=== Begin Enclosure ===

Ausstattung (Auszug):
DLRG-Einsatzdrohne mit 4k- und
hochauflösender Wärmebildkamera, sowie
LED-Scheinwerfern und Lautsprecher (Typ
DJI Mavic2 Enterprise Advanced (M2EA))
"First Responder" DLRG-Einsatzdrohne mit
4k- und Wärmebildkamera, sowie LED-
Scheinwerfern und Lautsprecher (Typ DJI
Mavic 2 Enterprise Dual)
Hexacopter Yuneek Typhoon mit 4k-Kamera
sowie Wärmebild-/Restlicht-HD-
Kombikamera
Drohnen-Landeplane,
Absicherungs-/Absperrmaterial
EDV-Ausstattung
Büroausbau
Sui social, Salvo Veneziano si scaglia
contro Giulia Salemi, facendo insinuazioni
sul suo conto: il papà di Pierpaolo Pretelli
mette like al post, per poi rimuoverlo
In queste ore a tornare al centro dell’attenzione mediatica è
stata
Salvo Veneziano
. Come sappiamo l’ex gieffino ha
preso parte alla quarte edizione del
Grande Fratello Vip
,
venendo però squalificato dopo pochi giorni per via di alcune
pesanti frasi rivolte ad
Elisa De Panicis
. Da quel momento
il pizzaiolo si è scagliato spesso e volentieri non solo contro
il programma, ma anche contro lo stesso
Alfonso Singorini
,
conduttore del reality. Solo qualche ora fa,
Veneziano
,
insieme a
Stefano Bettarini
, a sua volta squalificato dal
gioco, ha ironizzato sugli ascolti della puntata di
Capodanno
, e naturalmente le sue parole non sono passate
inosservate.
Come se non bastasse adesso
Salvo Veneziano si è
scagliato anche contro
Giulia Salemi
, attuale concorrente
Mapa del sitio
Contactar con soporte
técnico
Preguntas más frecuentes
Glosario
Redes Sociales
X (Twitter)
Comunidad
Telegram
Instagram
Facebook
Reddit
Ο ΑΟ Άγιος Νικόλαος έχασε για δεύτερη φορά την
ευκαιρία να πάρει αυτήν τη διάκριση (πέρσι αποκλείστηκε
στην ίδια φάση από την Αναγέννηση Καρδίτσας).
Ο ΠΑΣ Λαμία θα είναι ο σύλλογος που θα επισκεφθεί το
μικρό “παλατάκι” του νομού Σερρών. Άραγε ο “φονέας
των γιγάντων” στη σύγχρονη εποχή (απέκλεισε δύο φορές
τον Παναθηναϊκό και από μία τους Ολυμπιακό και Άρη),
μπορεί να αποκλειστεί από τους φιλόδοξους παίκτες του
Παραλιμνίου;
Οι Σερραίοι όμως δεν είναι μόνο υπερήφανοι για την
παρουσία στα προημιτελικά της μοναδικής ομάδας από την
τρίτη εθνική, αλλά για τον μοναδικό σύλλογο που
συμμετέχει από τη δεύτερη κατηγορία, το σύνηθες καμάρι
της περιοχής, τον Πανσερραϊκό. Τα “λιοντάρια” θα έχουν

=== End Enclosure ===

> [What you are asked to do]
Your answer must be the records above, repeated exactly.

> [Written reply]
Ausstattung (Auszug):
DLRG-Einsatzdrohne mit 4k- und
hochauflösender Wärmebildkamera, sowie
LED-Scheinwerfern und Lautsprecher (Typ
DJI Mavic2 Enterprise Advanced (M2EA))
"First Responder" DLRG-Einsatzdrohne mit
4k- und Wärmebildkamera, sowie LED-
Scheinwerfern und Lautsprecher (Typ DJI
Mavic 2 Enterprise Dual)
Hexacopter Yuneek Typhoon mit 4k-Kamera
sowie Wärmebild-/Restlicht-HD-
Kombikamera
Drohnen-Landeplane,
Absicherungs-/Absperrmaterial
EDV-Ausstattung
Büroausbau
Sui social, Salvo Veneziano si scaglia
contro Giulia Salemi, facendo insinuazioni
sul suo conto: il papà di Pierpaolo Pretelli
mette like al post, per poi rimuoverlo
In queste ore a tornare al centro dell’attenzione mediatica è
stata
Salvo Veneziano
. Come sappiamo l’ex gieffino ha
preso parte alla quarte edizione del
Grande Fratello Vip
,
venendo però squalificato dopo pochi giorni per via di alcune
pesanti frasi rivolte ad
Elisa De Panicis
. Da quel momento
il pizzaiolo si è scagliato spesso e volentieri non solo contro
il programma, ma anche contro lo stesso
Alfonso Singorini
,
conduttore del reality. Solo qualche ora fa,
Veneziano
,
insieme a
Stefano Bettarini
, a sua volta squalificato dal
gioco, ha ironizzato sugli ascolti della puntata di
Capodanno
, e naturalmente le sue parole non sono passate
inosservate.
Come se non bastasse adesso
Salvo Veneziano si è
scagliato anche contro
Giulia Salemi
, attuale concorrente
Mapa del sitio
Contactar con soporte
técnico
Preguntas más frecuentes
Glosario
Redes Sociales
X (Twitter)
Comunidad
Telegram
Instagram
Facebook
Reddit
Ο ΑΟ Άγιος Νικόλαος έχασε για δεύτερη φορά την
ευκαιρία να πάρει αυτήν τη διάκριση (πέρσι αποκλείστηκε
στην ίδια φάση από την Αναγέννηση Καρδίτσας).
Ο ΠΑΣ Λαμία θα είναι ο σύλλογος που θα επισκεφθεί το
μικρό “παλατάκι” του νομού Σερρών. Άραγε ο “φονέας
των γιγάντων” στη σύγχρονη εποχή (απέκλεισε δύο φορές
τον Παναθηναϊκό και από μία τους Ολυμπιακό και Άρη),
μπορεί να αποκλειστεί από τους φιλόδοξους παίκτες του
Παραλιμνίου;
Οι Σερραίοι όμως δεν είναι μόνο υπερήφανοι για την
παρουσία στα προημιτελικά της μοναδικής ομάδας από την
τρίτη εθνική, αλλά για τον μοναδικό σύλλογο που
συμμετέχει από τη δεύτερη κατηγορία, το σύνηθες καμάρι
της περιοχής, τον Πανσερραϊκό. Τα “λιοντάρια” θα έχουν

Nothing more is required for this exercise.